**The problem**
Pictures stay out. Extract the lines below from the first one through the line with "Career (481, 574)", both included.

******************************

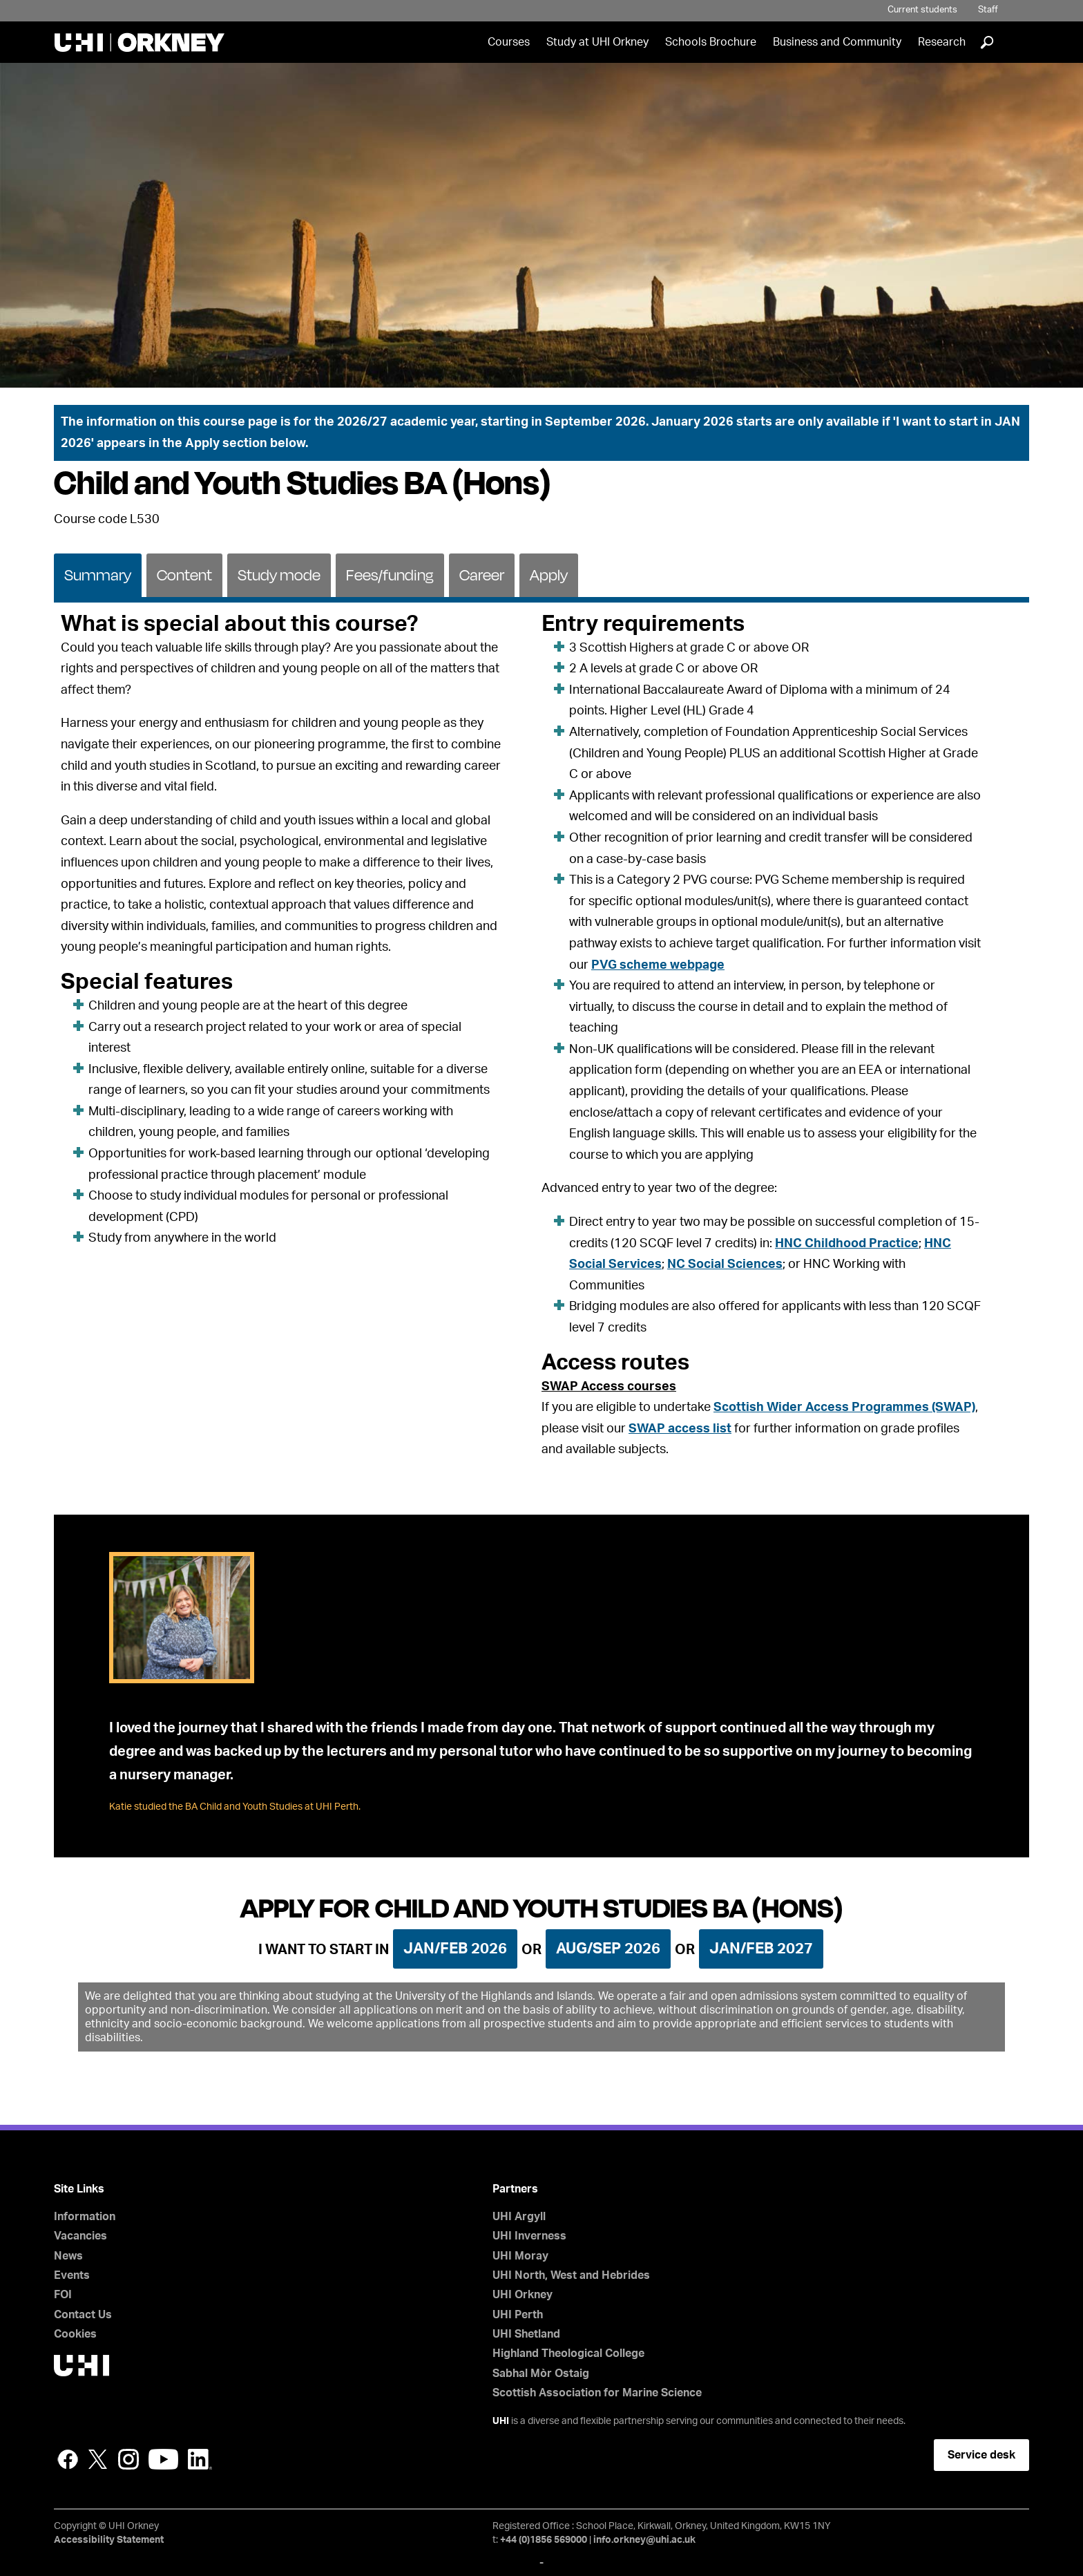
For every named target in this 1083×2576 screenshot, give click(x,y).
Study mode (279, 574)
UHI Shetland (526, 2334)
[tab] (98, 574)
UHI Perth (517, 2314)
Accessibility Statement (109, 2540)
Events (72, 2275)
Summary (97, 574)
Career (481, 574)
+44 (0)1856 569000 (543, 2540)
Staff (988, 10)
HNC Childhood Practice (847, 1244)
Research (942, 42)
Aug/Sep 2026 (608, 1948)
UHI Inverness (529, 2236)
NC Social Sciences (725, 1264)
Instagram (128, 2459)
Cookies (75, 2334)
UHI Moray (520, 2256)
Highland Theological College (568, 2353)
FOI (63, 2294)
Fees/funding (390, 574)
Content (184, 574)
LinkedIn (200, 2459)
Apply (549, 574)
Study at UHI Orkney (597, 42)
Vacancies (80, 2236)
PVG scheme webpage (658, 965)
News (68, 2256)
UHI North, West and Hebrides (571, 2275)
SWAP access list (680, 1429)
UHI (500, 2421)
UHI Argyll (519, 2216)
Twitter (98, 2459)
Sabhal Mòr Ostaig (540, 2373)
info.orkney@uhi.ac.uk (644, 2540)
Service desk (981, 2455)
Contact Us (83, 2314)
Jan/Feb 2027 (761, 1948)
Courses (509, 42)
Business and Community (837, 42)
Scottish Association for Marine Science (597, 2392)
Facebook (67, 2459)
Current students (922, 10)
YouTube (163, 2459)
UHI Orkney (522, 2294)
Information (84, 2216)
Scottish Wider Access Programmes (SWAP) (844, 1407)
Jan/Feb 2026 (455, 1948)
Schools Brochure (710, 42)
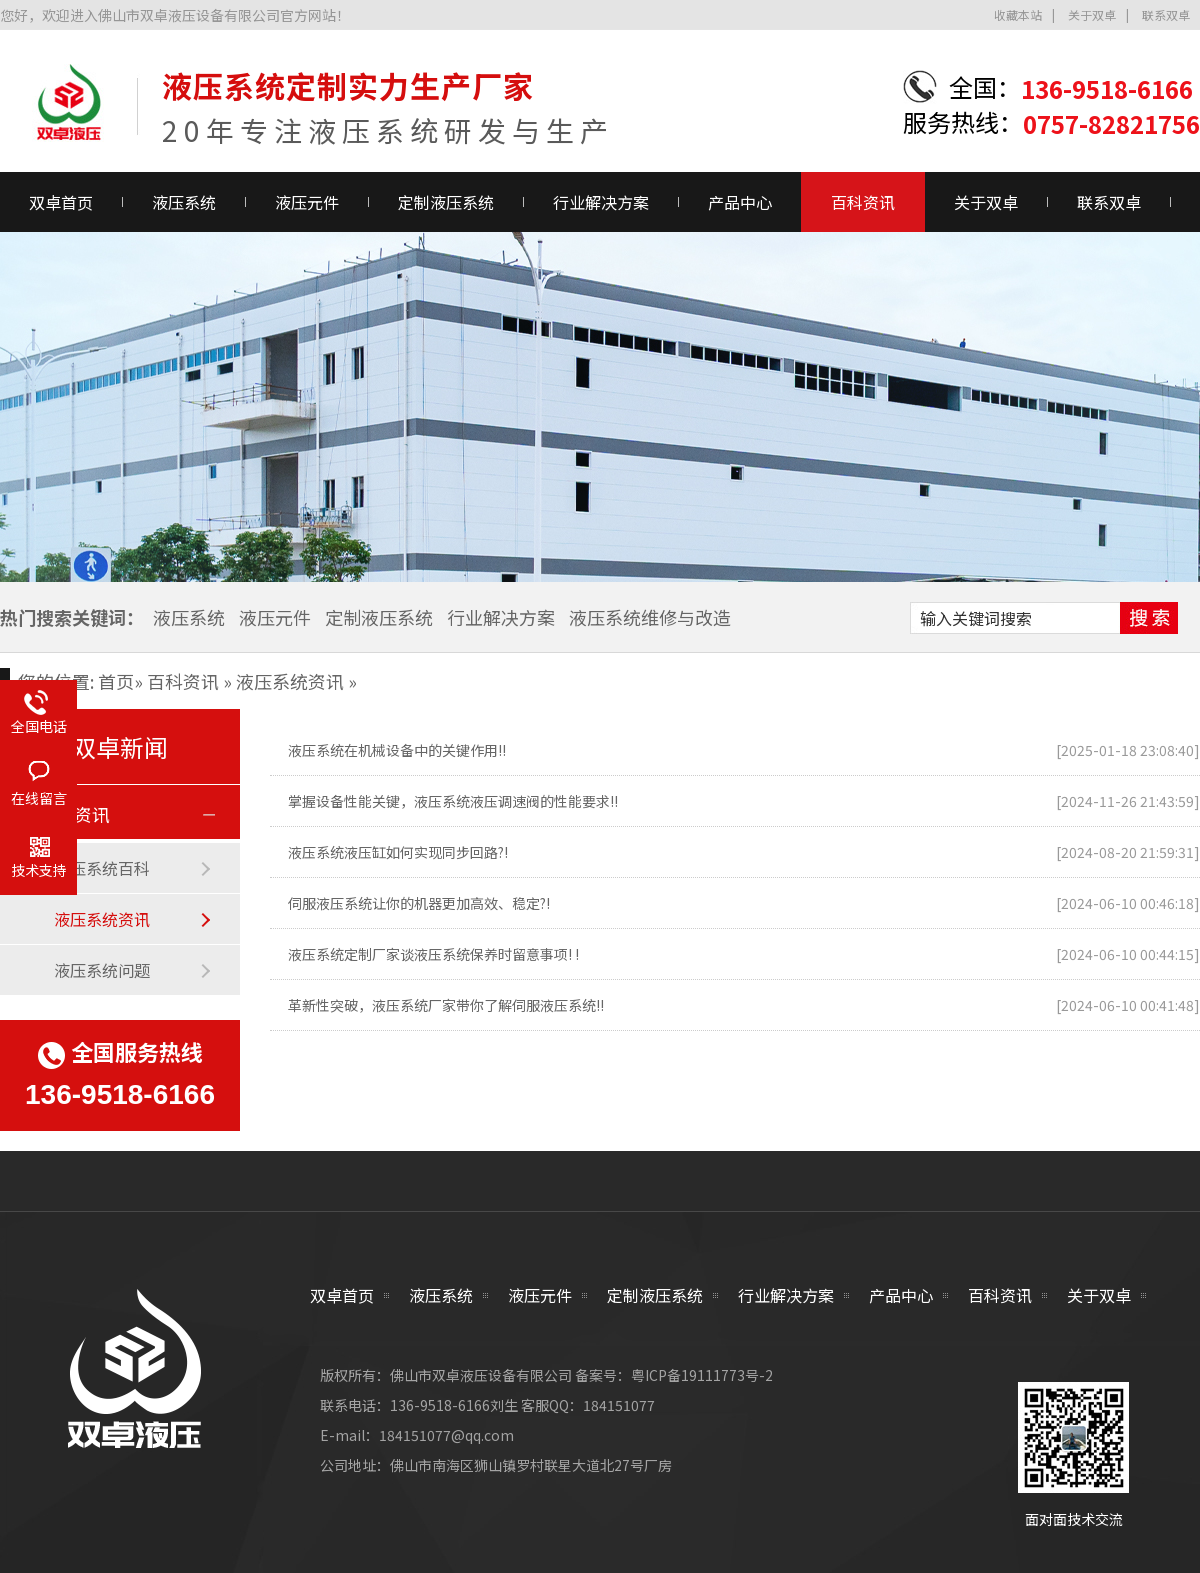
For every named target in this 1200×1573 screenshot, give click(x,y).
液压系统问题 (102, 970)
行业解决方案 (601, 202)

******************************

**Expected output**
For every named target in this 1083×2576 screenshot, give click(x,y).
Study mode (279, 574)
UHI Shetland (526, 2334)
[tab] (98, 574)
UHI Perth (517, 2314)
Accessibility Statement (109, 2540)
Events (72, 2275)
Summary (97, 574)
Career (481, 574)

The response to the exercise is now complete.